Ante todas las causas y criterios mencionados en los cuales el IMSS se basa con objeto de enviar a las empresas las invitaciones para la modificación de la prima de riesgo de trabajo, que en muchas ocasiones no proceden, el patrón está en su derecho de interponer los medios de defensa que señala el artículo 294 de la LSS, mediante un recurso de inconformidad que presentará ante el Consejo Consultivo en un plazo no mayor de 15 días hábiles, o bien un juicio de nulidad que se tramitará ante el Tribunal Federal de Justicia Fiscal y Administrativa, como lo señala el artículo 295.

 

Comentarios y conclusiones

Las autoridades de IMSS se valen de diferentes medios –ya sea documentos proporcionados por los propios patrones, o a través de terceros, convenios de intercambio de información con otras dependencias o simplemente visitas domiciliarias– señalados como obligaciones de los patrones en la fracción V del artículo 15 de la LSS, y de las atribuciones que les otorga la fracción III del artículo 42 del Código Fiscal de la Federación, para solicitar la corrección de la prima de riesgo de trabajo.

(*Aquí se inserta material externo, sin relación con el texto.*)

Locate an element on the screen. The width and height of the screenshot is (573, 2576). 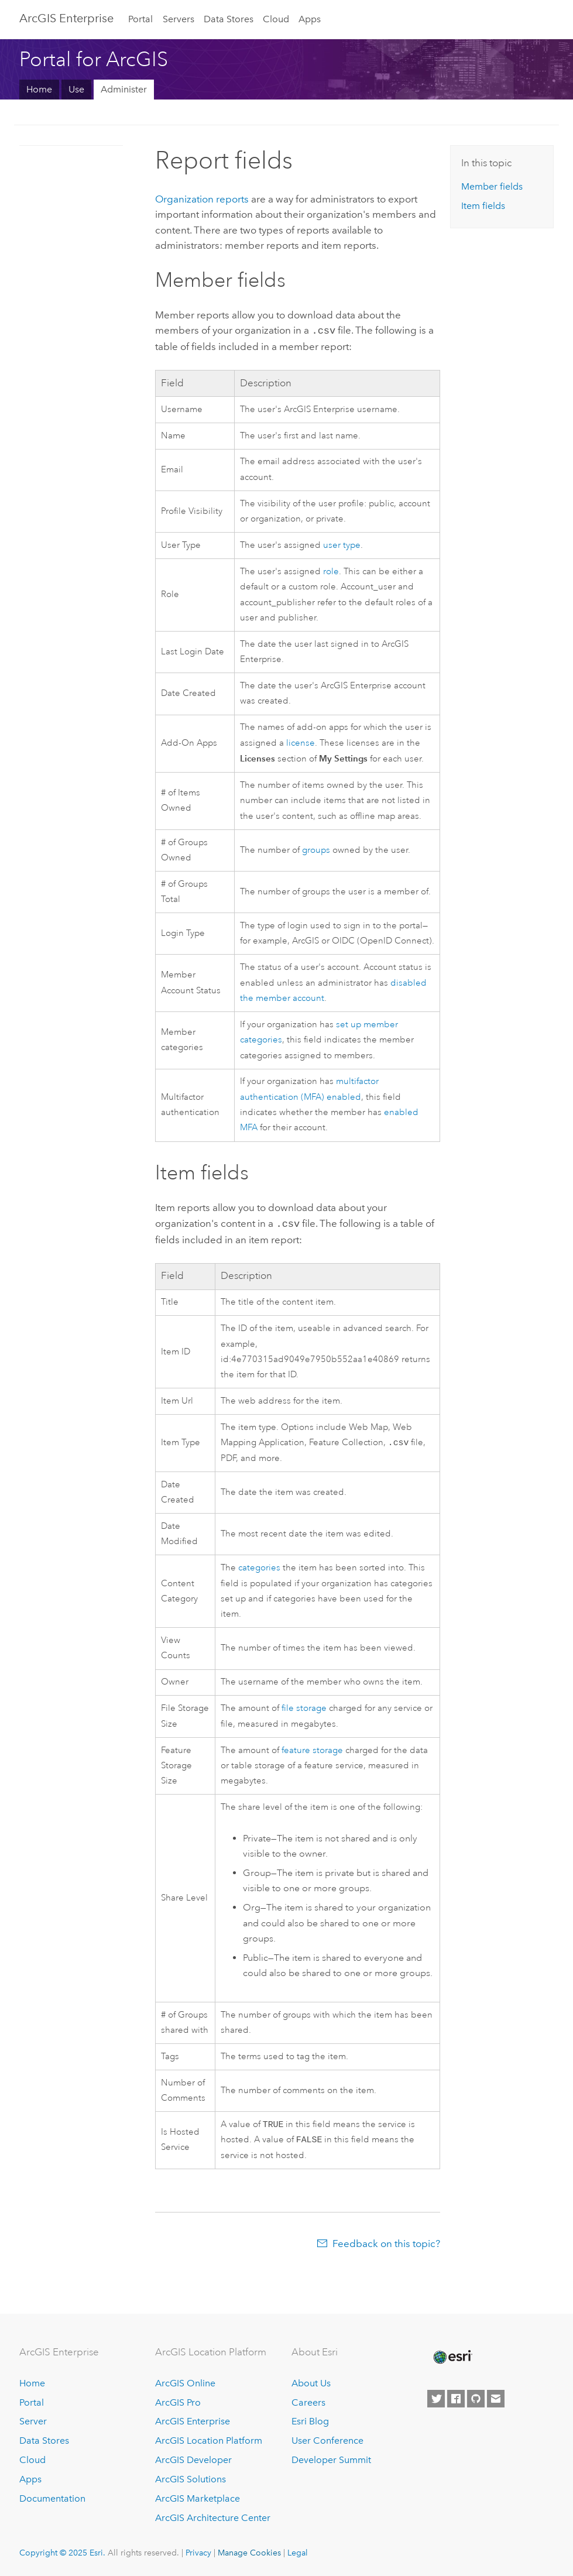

Independientemente de los trámites y requisitos que establecen las leyes y sus reglamentos en la rectificación del grado de riesgo, cada subdelegación actúa de diferente manera y solicita documentos contables y de otra índole que no corresponde a las empresas proporcionar; en ocasiones utilizan tácticas coercitivas y amenazas veladas con el fin de que los patrones acepten la corrección del grado de riesgo consignado en el documento.

Dicho sea de paso, la simple invitación se convierte en una forma por medio de la cual las autoridades del IMSS ejercen sus facultades de comprobación, con lo que surgen diferencias entre los puntos de vista de ambas partes que pueden llegar a la impugnación de los créditos determinados o bien a aceptar las correcciones emitidas por las autoridades, dependiendo de su monto en dinero, para evitar la pérdida de tiempo. A menudo, cuando el monto de un crédito determinado por la autoridad por concepto de una corrección del grado de riesgo es de poca cuantía, los patrones prefieren pagarlo aunque sea improcedente, pues resulta más oneroso en tiempo y gastos realizar la aclaración que pagar el crédito fincado por la autoridad.